Koweït et détroit d’Ormuz : l’énergie mondiale sous pression
Le Koweït se retrouve au cœur de la crise énergétique provoquée par l’escalade entre l’Iran et les États-Unis. Les autorités koweïtiennes accusent Téhéran d’avoir ciblé des infrastructures civiles et essentielles, notamment une installation pétrolière ainsi qu’une centrale électrique et de dessalement. La Kuwait Petroleum Corporation fait état de blessés et d’importants dégâts matériels après une attaque visant un site pétrolier.
Ces frappes touchent des installations vitales pour l’économie du pays, mais aussi pour la stabilité régionale. Une centrale de dessalement endommagée ne représente pas seulement un enjeu industriel : dans les États du Golfe, l’approvisionnement en eau dépend largement de ces infrastructures. La mise à l’arrêt de plusieurs unités de production accentue donc la vulnérabilité civile.
En parallèle, la tension autour du détroit d’Ormuz renforce l’inquiétude des marchés. Téhéran affirme avoir immobilisé plusieurs navires et évoque l’explosion de deux pétroliers dans une zone minée au sud du passage. La compagnie aérienne nationale koweïtienne a, elle, annoncé le report de la plupart de ses vols après la suspension temporaire du trafic à l’aéroport international du Koweït, conséquence directe des attaques de roquettes et de drones.
Golfe en alerte : condamnations régionales et spectre d’une guerre élargie
Les pays du Golfe haussent le ton face à l’extension des attaques iraniennes. Le Conseil de coopération du Golfe a condamné les frappes visant des infrastructures civiles à Bahreïn, en Jordanie et au Koweït, dénonçant une escalade extrêmement dangereuse et une violation grave du droit international ainsi que de la Charte des Nations unies.

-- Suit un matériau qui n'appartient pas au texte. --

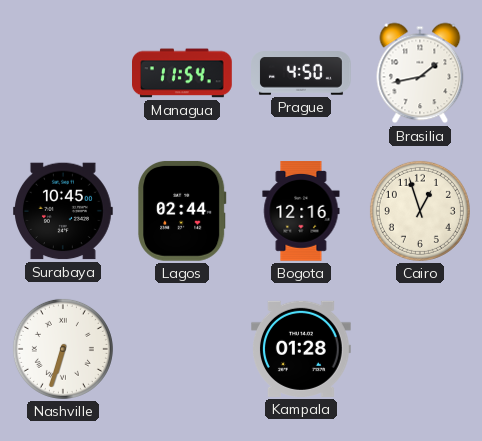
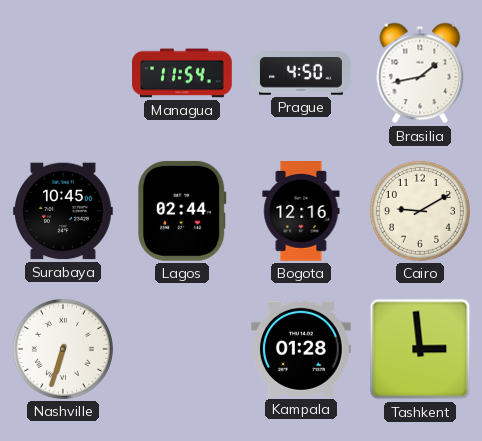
Cairo: 12:57 -> 9:10
Tashkent: none -> 2:59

Dans un communiqué, Jasem Mohamed Albudaiwi, secrétaire général du CCG, a accusé l’Iran de cibler délibérément des installations civiles, allant jusqu’à évoquer des crimes de guerre. Cette formulation traduit une inquiétude croissante : le conflit ne se limite plus à une confrontation bilatérale entre Washington et Téhéran, mais menace désormais l’ensemble de l’équilibre sécuritaire régional.
Le Liban suit également la crise de près. Le président Joseph Aoun s’est rendu à Washington pour rencontrer Donald Trump et discuter de la situation libanaise, du cessez-le-feu dans le Sud et du retrait israélien des zones encore occupées, selon la présidence libanaise. Ces discussions interviennent après des négociations entre le Liban et Israël à Rome. Dans une région déjà fragilisée, chaque dossier local risque d’être absorbé par la dynamique plus large de confrontation entre l’Iran, les États-Unis et leurs alliés.
Moyen-Orient sous tension : victimes, crises politiques et fronts judiciaires
La crise militaire entre l’Iran et les États-Unis s’inscrit dans un Moyen-Orient sous tension, où les fronts humanitaires, politiques et judiciaires se superposent. En Iran, les autorités ont annoncé l’exécution d’Aref Khoshkar, condamné pour le meurtre d’un membre des forces de sécurité lors des manifestations déclenchées en 2022. L’agence Mizan, liée au pouvoir judiciaire, affirme que la peine a été appliquée après validation par la Cour suprême.
Dans les territoires palestiniens, l’Association de football de Palestine a annoncé la mort de Fadi Hamdallah al-Nassan, 17 ans, joueur du club d’Al-Mughayyir. L’organisation accuse l’armée israélienne d’avoir tiré sur l’adolescent lors d’une attaque de colons contre sa localité. Blessé à la cuisse par une balle explosive, il aurait subi une amputation avant de succomber à ses blessures.
Aux États-Unis, le maire de New York, Zohran Mamdani, a indiqué examiner la possibilité légale d’arrêter Benjamin Netanyahu lors de l’Assemblée générale de l’ONU, en raison du mandat d’arrêt de la Cour pénale internationale. Il affirme toutefois ne pas savoir si ses pouvoirs lui permettraient d’interpeller un dirigeant étranger, tout en promettant d’agir dans les limites de la loi new-yorkaise.